Je suis content que ça aille dans ce sens-là ! Ce n’est pas tellement important qu’on sache que je suis son créateur. C’est pour ça qu’on devient auteur de BD, pas pour être dans la lumière mais pour que quelque chose d’autre y soit. Dickie, il est simple. Il emporte vite l’adhésion du lecteur ou plutôt sa pitié, sa compassion. C’est important pour qu’une série soit intéressante que son personnage soit vivant.

© Pieter De Poortere

Dickie ne serait-il pas l’héritier caché du Miffy de Dick Bruna et du Lapinot de Trondheim ?
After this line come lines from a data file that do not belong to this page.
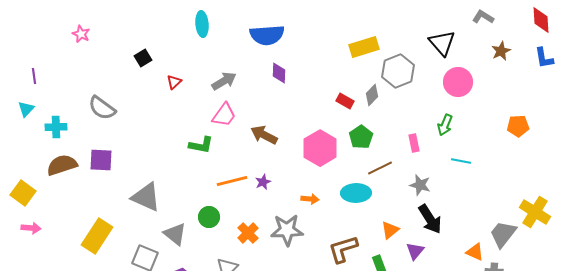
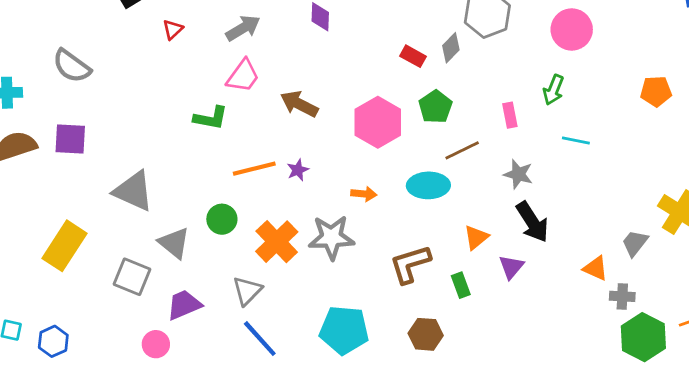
orange cross: (248, 233) -> (277, 242), size x1.4
gray trapezoid: (503, 234) -> (635, 243), size x0.7

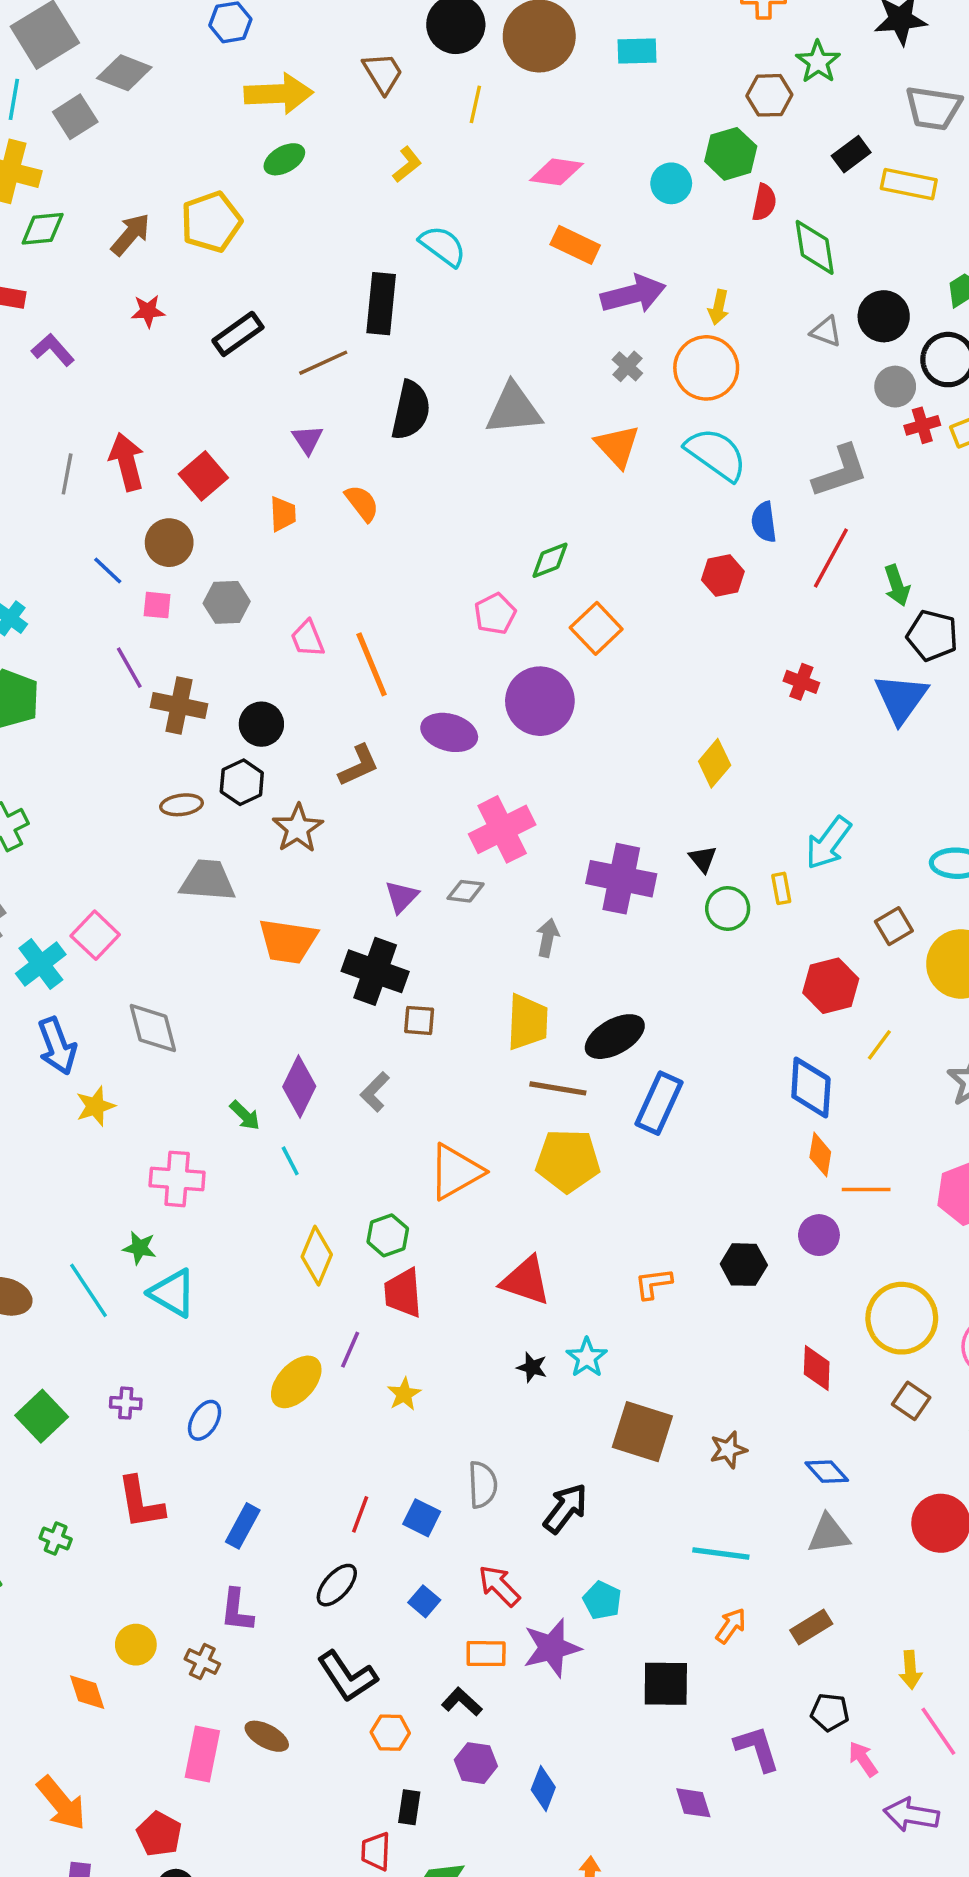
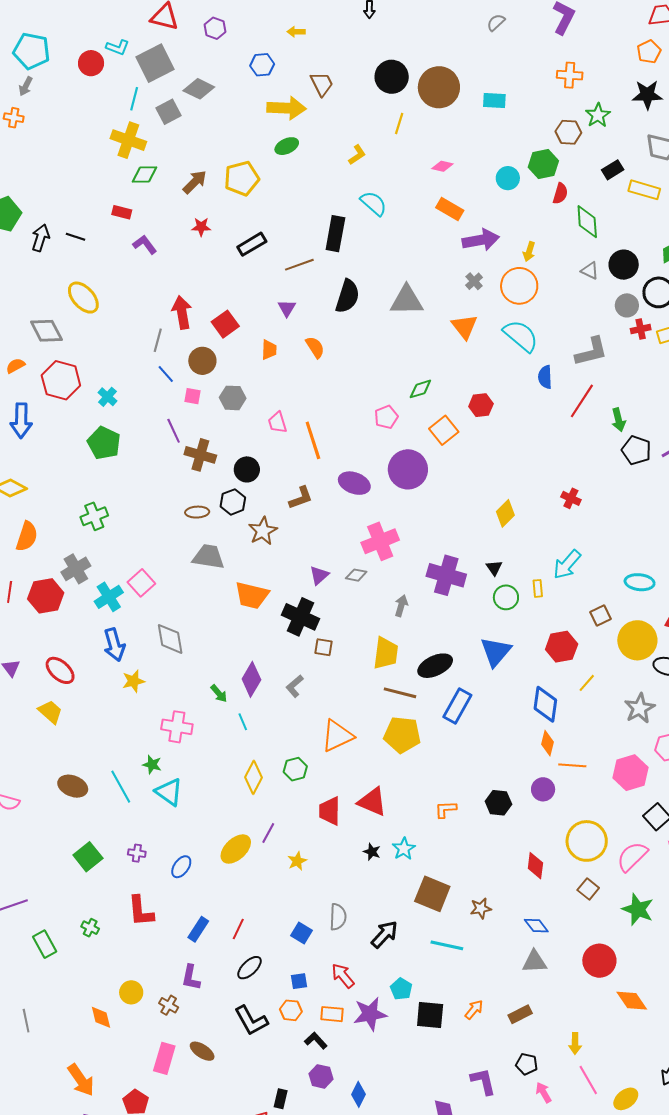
brown trapezoid: (383, 73) -> (322, 84), moved
pink diamond: (556, 172) -> (442, 166), size x0.7
gray line: (67, 474) -> (158, 340), moved
red hexagon: (723, 576) -> (481, 405), moved
red cross: (801, 682) -> (571, 498), moved
blue triangle: (901, 698) -> (496, 652), moved
red trapezoid: (403, 1293) -> (330, 811), moved
red line: (360, 1514) -> (238, 929), moved
cyan line: (721, 1554) -> (447, 945), moved
blue square: (424, 1601) -> (299, 981), turned 36
black square: (666, 1684) -> (430, 1015), moved
orange hexagon: (390, 1733) -> (291, 1010), moved

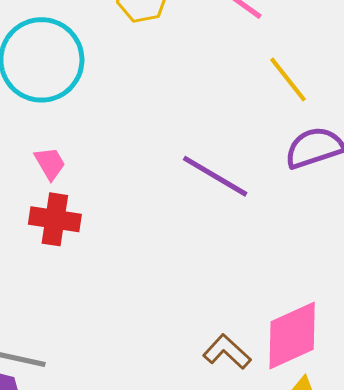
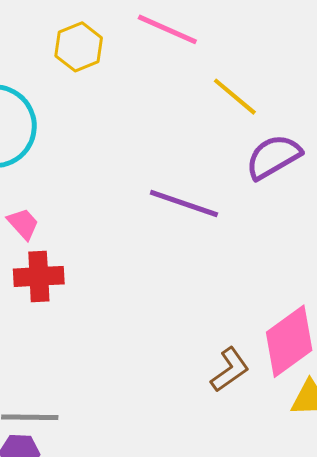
brown L-shape: (227, 352) -> (230, 370), turned 114

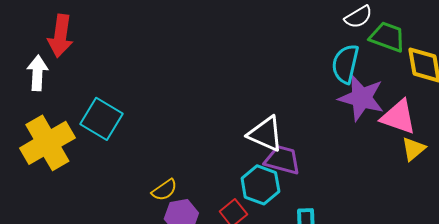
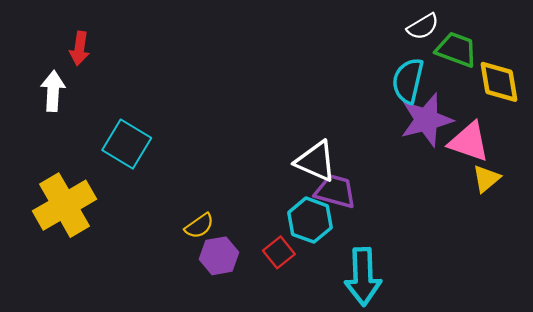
red arrow: (60, 36) -> (80, 48), size x0.7
purple star: (361, 98) -> (426, 120), turned -30
yellow cross: (47, 143) -> (65, 205), moved

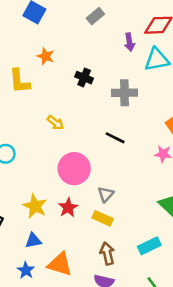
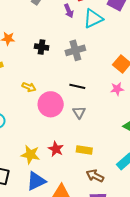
pink circle: (74, 169) -> (51, 104), moved
gray triangle: (106, 194) -> (79, 112), moved
blue triangle: (33, 241) -> (36, 181), size x1.5
brown arrow: (107, 253) -> (95, 176), turned -36

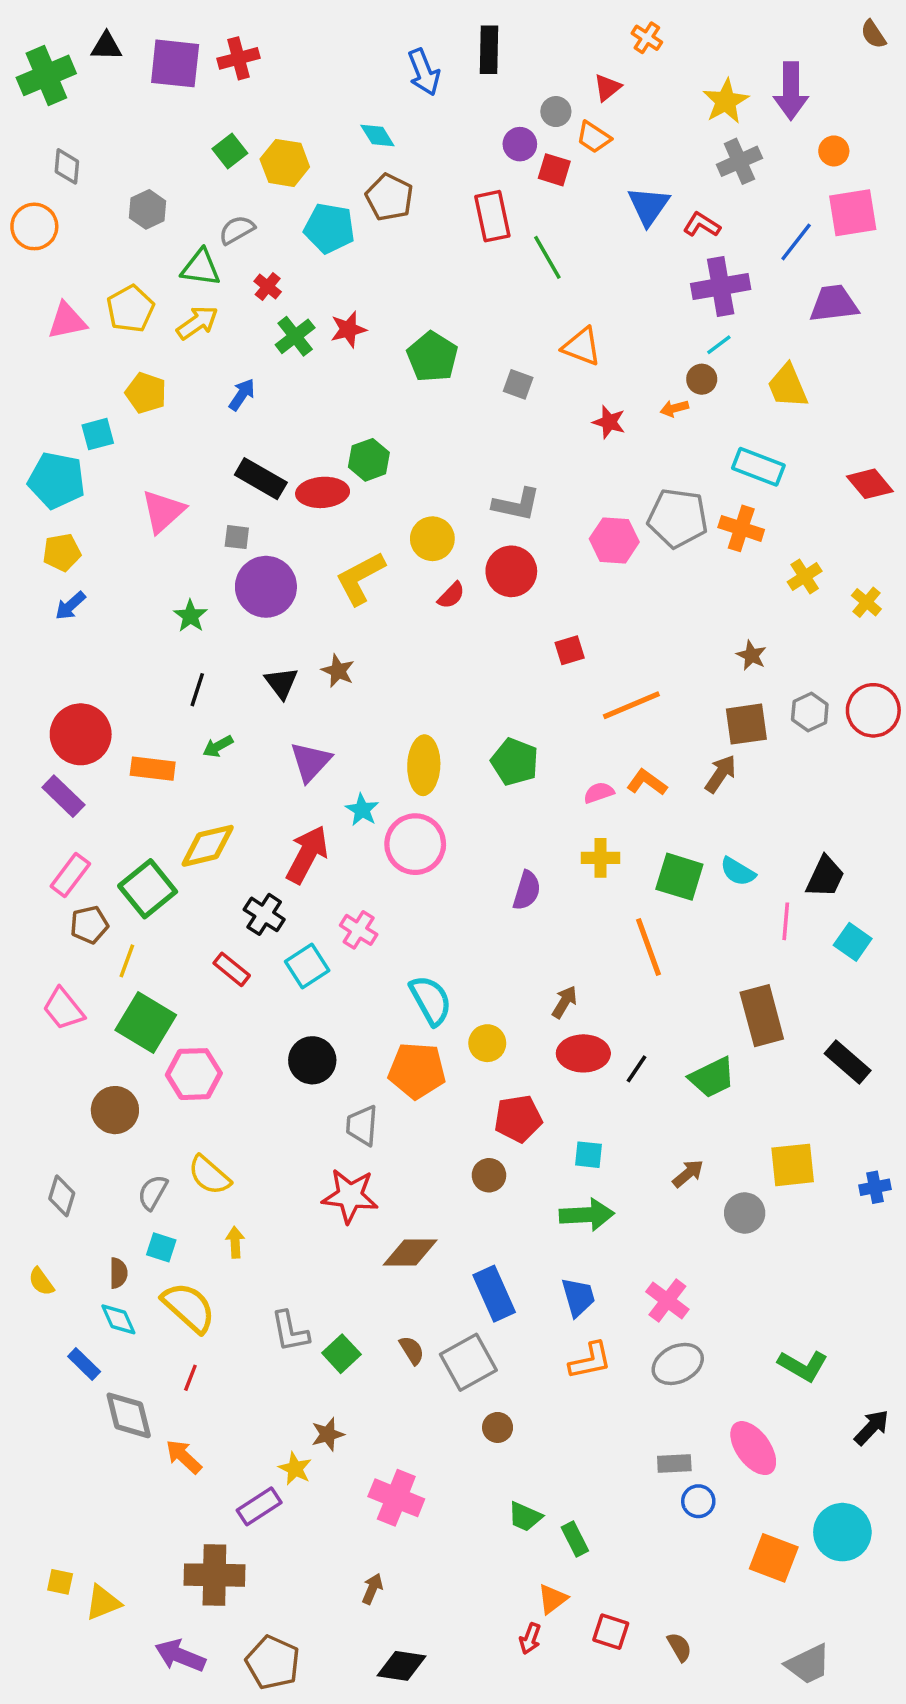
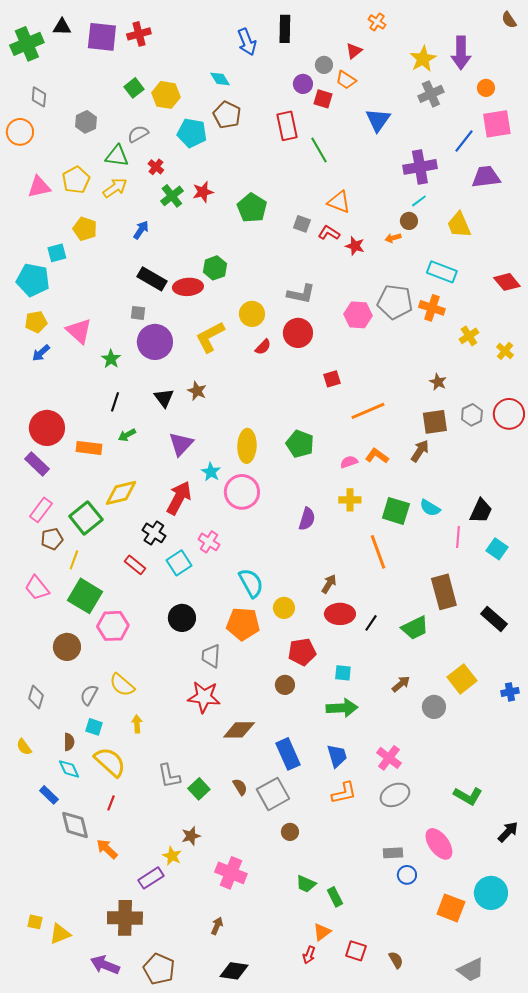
red L-shape: (702, 225) -> (329, 233), moved
pink triangle: (163, 511) -> (79, 331), moved, turned -36
yellow square: (793, 1165) -> (462, 679), turned -32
Oh, c’est cool que vous disiez ça ! C’est vrai que c’est un peu ça. Miffy, c’est le personnage pour enfant par excellence, à l’économie des traits. Si bien qu’il est difficile de montrer l’émotion avec si peu de matière. Une larme de temps en temps. C’est vraiment à la limite du jeu. Des limites de formes, des limites de couleurs que tu maries entre elles.

Miffy © Dick Bruna

Quant à Lewis Trondheim, il a prouvé qu’il n’était pas nécessaire d’être un grand dessinateur, un technicien, pour raconter des récits parfois compliqués, high level, parfois complètement débiles. Je pense à La Mouche, notamment.

Lapinot © Lewis Trondheim

D’ailleurs, Dickie comme Lapinot est plus un acteur qu’un personnage de BD, c’est ce qui fait qu’il peut se retrouver dans n’importe quel univers.

Tout à fait, comme un Playmobil ou un Lego dont tu changes le costume pour continuer dans de nouvelles aventures, de nouvelles idées. Dans le prochain album, Dickie arrivera dans le monde de l’art et racontera l’envers des tableaux très connus.

© Pieter De Poortere

Vous pensiez en le créant qu’on en parlerait encore en 2017?

Pas du tout. Dickie, je l’ai créé pour un travail de fin d’étude, il y a 17 ans. Je n’ai jamais rêvé que je pourrais encore l’animer des années après. Mais je n’ai pas encore vraiment envie d’arrêter (rires). Une série d’animation est en préparation, on va essayer d’aller visiter l’Asie et l’Amérique avec, là où beaucoup de gens ne connaissent pas encore Dickie.

Et cette expo alors ?

Moi, ce que j’aime par-dessus tout, ce sont ces originaux qui sont mis en valeur. Des vrais originaux, hein, pas des reproductions. C’est très intéressant de voir comme le collègue fait le boulot, avec quelles techniques. Un peu d’encre de chine là, par exemple. Après, j’imagine que le visiteur lambda, celui qui ne dessine pas, sera attentif à d’autres choses, avec un autre regard.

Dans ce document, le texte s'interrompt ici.